Not goat as in the animal that eats tin cans. GOAT as in Greatest Of All Time. The purpose of this app is to figure out, using various weights and measures, who the greatest baseball players of all time are, and the take it a step further and answer the question: who are the greatest baseball players of any given time period?
The data was sourced from Sean Lahman's baseball database, and extends to 2016. This project was an exercise and study in SQL
Inital MVP: Create a slider that queries for a user-given year window and returns a roster of the greatest baseball players by their primary position through various criteria: batting stats (On Base Plus Slugging) for position players, Wins then ERA/WHIP for starting pitchers, and Saves then ERA/WHIP for bullpen pitchers.
Stretch goals:
- Allow for user-defined weighting of various other stats, such as homeruns, strikeouts, etc. *Done!
- Allow for querying by a given team/division/year *Done, except for league/division, which will require far more research
- Refactor in React to allow for dynamic return of data
- Fork off to a dashboard in Mongo or another noSQL database to learn its dynamics
Challenges:
- Finding a comprehensive dataset online
- Working with MySQL after being so comfortable with Postgres
- Creating an aggregate query. The dataset was raw and there were all sorts of quirks to the database.
- Datatypes were not as expected (varchar on an integer-only column)

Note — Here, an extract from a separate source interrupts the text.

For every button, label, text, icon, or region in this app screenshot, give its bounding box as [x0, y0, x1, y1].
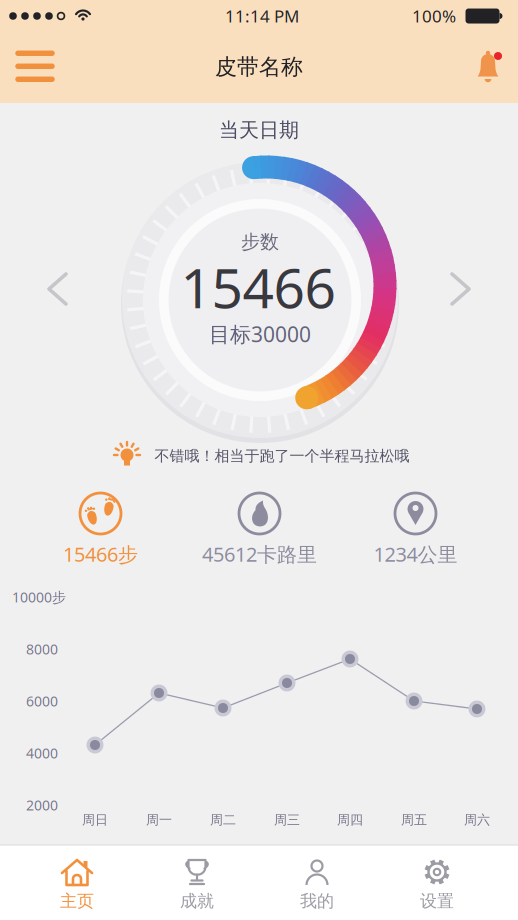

- Teamid was not what I thought it was, and there's a key called franchid that I had to research what the difference was
- Making the query more efficient. Initial query was 4 seconds long. I used combination of indexes and materialized views, as the data was static. I also broke out some of the queries in to separate queries to reduce the number of joins. Aggregator query is now .3 seconds.
Technologies used:
- MySQL
- PostgreSQL
- Express
- Node.js
- Bulma